Paying for placement turns the article into advertising, and Google’s spam policies treat paid links that pass ranking signals as a link scheme. If you do pay, the link must be marked rel=”sponsored” – which means it won’t pass ranking value anyway, so the SEO rationale disappears entirely. Guest post packages promising ‘DA 50+ sites, dofollow guaranteed’ are selling exactly the links Google devalues, and they put your name on low-quality content. Avoid them.
7. Where should I place my link in a guest post?
In two places at most: one in-content link to a genuinely useful resource on your site, where a reader actually benefits from clicking, and the standard author bio link to your homepage. Use natural, descriptive anchor text. Avoid exact-match commercial anchors (the clearest manipulation signal), multiple links back to your own site (one is a citation, three is an advert), and links to sales or pricing pages. Link to something that helps the reader, not something that sells.
8. How many guest posts should I write?
Far fewer than you think – quality decides everything here.
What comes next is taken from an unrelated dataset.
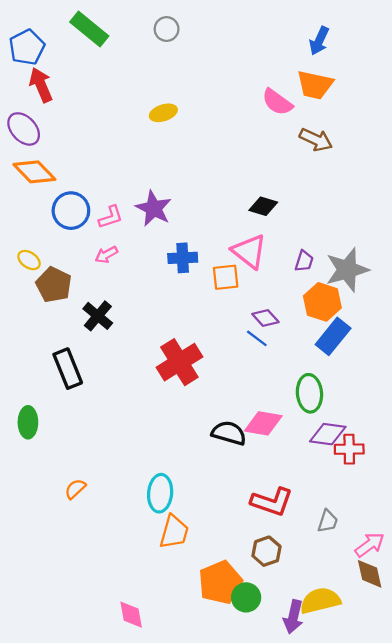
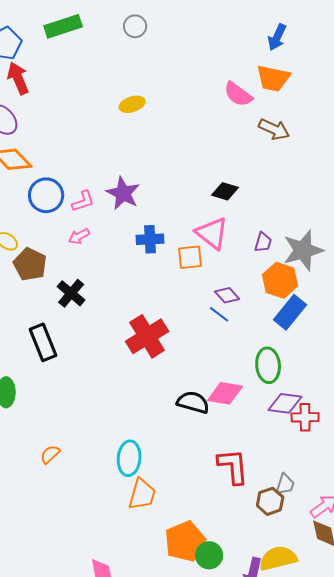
green rectangle: (89, 29) -> (63, 26), turned -57
red L-shape: (272, 502) -> (233, 466), turned -114
brown hexagon: (266, 551) -> (270, 501), moved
Three genuine placements a quarter on publications your customers actually read will outperform thirty posts on content farms, which typically do nothing at all. Volume is also what makes a guest posting campaign look like a link scheme: publishing dozens of near-identical articles across unrelated sites is exactly the footprint Google’s algorithms were trained to detect. Aim for relationships with a handful of real publications instead.
Key Takeaways
- Google’s John Mueller has said links you place in your own guest posts should be nofollowed – and that Google devalues them algorithmically anyway.
- So don’t guest post to place links. Guest post to reach an audience: the traffic, authority, and editorial links that follow are the real return.
- The classic ‘write for us’ search operators find the worst targets – the best publications usually don’t advertise for contributors at all.
- Qualify sites by real audience, relevance, and editorial standards – never by a Domain Authority score, which isn’t a Google metric.
- Walk away from red flags: publishing fees, ‘dofollow guaranteed’, exact-match anchor requirements, unrelated topics, and no named editor.
- Keep your pitch under 100 words: a specific idea, proof you read the publication, one line of credibility, and an easy yes – never mention links.
- Write to the publication’s standard and give away your best material; that’s what earns repeat invitations and genuine citations.
- Place at most one natural in-content link plus an author bio link, use descriptive anchors, and be relaxed if the site nofollows them.